Gut Bacteria and Long-Term Glucose Control
One of the more interesting findings in recent years comes from a 2022 study published in Cell that looked at how non-nutritive sweeteners affect the human microbiome. Researchers found that aspartame distinctly altered the composition of gut bacteria and changed certain metabolic markers in the blood. The good news for Equal users: among the four sweeteners tested, saccharin and sucralose were the ones that significantly impaired glycemic responses, while aspartame did not show the same effect on blood sugar control.
This doesn’t mean aspartame is inert in the gut. It clearly changes the microbial landscape. But in terms of worsening your body’s ability to handle glucose, it appears to be less problematic than some alternatives.
What the WHO Says
In 2023, the World Health Organization recommended against using non-sugar sweeteners for weight control, citing evidence that replacing sugar with these products doesn’t help with long-term weight management. However, the WHO explicitly carved out an exception: the recommendation does not apply to people with pre-existing diabetes. For people already managing diabetes, the tradeoff of avoiding sugar’s direct glucose spike is considered worthwhile enough to keep sweeteners on the table as an option.
How Much Is Safe to Use
The FDA sets the acceptable daily intake for aspartame at 50 milligrams per kilogram of body weight. For a 132-pound person, that works out to about 75 packets of Equal per day, far more than anyone would realistically use. Even heavy users of Equal in coffee, tea, and recipes are unlikely to approach a fraction of this limit. The FDA considers this threshold safe for daily lifetime consumption.

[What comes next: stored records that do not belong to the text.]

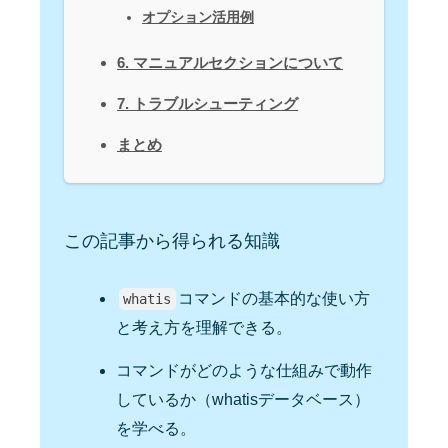
オプション活用例
6. マニュアルセクションについて
7. トラブルシューティング
まとめ
この記事から得られる知識
コマンドの基本的な使い方
whatis
と考え方を理解できる。
コマンドがどのような仕組みで動作
しているか（whatisデータベース）
を学べる。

Cooking and Baking Limitations
If you’re planning to use Equal beyond beverages, keep in mind that aspartame breaks down and loses its sweetness at high temperatures. It’s not suitable for baking cookies, cakes, or anything that goes into a hot oven. It can work in no-bake desserts, puddings, custards, and cold preparations where it isn’t exposed to sustained heat. For baking, other sweetener options hold up better.
The Practical Bottom Line for Diabetes
Equal is a functional tool for reducing sugar and carbohydrate intake, which is one of the core goals in diabetes management. It won’t spike your blood sugar the way table sugar will, and it lets you keep some sweetness in your diet without the caloric load. The concerns around insulin signaling, gut microbiome changes, and the second sweetener in the blend are real areas of research, but they involve effects that are subtle compared to the direct glucose hit of consuming sugar itself.
Where Equal fits best is as a replacement for sugar in drinks and cold foods, used in moderate amounts. It’s less useful for baking and shouldn’t be treated as a health food. It’s a harm-reduction tool: not perfect, but considerably better than the sugar it replaces when your goal is keeping blood glucose stable.